With $1 million set aside and up for grabs, the top vote-getters will be awarded the capital discretionary funds up until the allotted sums run out. These are the 13 Upper East Side projects on the ballot as PB Week kicks off this weekend:
• New York Public Library, three district branches, technology upgrades, $200,000. New computers, printers, self-checkout kiosks, phone systems, network equipment and free high-speed Wi-Fi at East 67th Street, Webster and Roosevelt Island branches.
• NYPL, Webster Library branch, 1465 York Avenue, upgrades to the electrical system, $500,000.
• NYPL, Webster branch, new HVAC and cooling system to provide a safe environment to patrons during periods of extreme heat, $600,000.
• Ten public schools districtwide, purchase of laptops and laptop carts, $350,000.
• PS 183, 419 East 66th Street, new HVAC for cafeteria and community spaces to limit excessive heat in warmer months, $600,000.
• PS 290, 311 East 82nd Street, reconstruct kindergarten bathroom to have age-appropriate height stalls and sinks to improve sanitary and safety conditions, $200,000.
• PS/IS 217, 645 Main Street on Roosevelt Island, cafeteria renovation, including re-tiling floors and fixing cracks, $300,000.
• Lexington Houses, NYCHA, Lexington Avenue at East 98th Street, playground renovation, new play and safety equipment, $500,000.
• Ruppert Park, 1741 Second Avenue, new and expanded children’s play area, $500,000.
• St. Catherine’s Park Water Park, 1245 First Avenue, replace existing fountains with new plumbing, interactive spray heads and sports coating for kids to play in the water, $460,000.
• NYPD security cameras for two East 86th Street subway stations, including entrances and surrounding areas, $141,000.

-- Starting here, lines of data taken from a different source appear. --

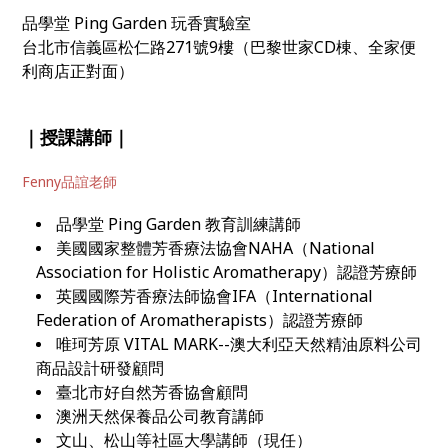
品學堂 Ping Garden 玩香實驗室
台北市信義區松仁路271號9樓（巴黎世家CD棟、全家便
利商店正對面）
｜授課講師｜
Fenny品誼老師
品學堂 Ping Garden 教育訓練講師
美國國家整體芳香療法協會NAHA（National
Association for Holistic Aromatherapy）認證芳療師
英國國際芳香療法師協會IFA（International
Federation of Aromatherapists）認證芳療師
唯珂芳原 VITAL MARK--澳大利亞天然精油原料公司
商品設計研發顧問
臺北市好自然芳香協會顧問
澳洲天然保養品公司教育講師
文山、松山等社區大學講師（現任）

• NYPD security cameras for East River Esplanade, connecting Hospital for Special Surgery and Rockefeller University security cameras to the NYPD security system, $160,000.
• NYPD security cameras at Sutton Place Parks, at East 54th, 55th, 56th, 57th and 58th Streets, to cover all park space to address crime and quality of life issues, $247,000.
Which project or projects is Kallos voting for? “I vote every year in PB, and I’m glad it’s a secret ballot!” he said.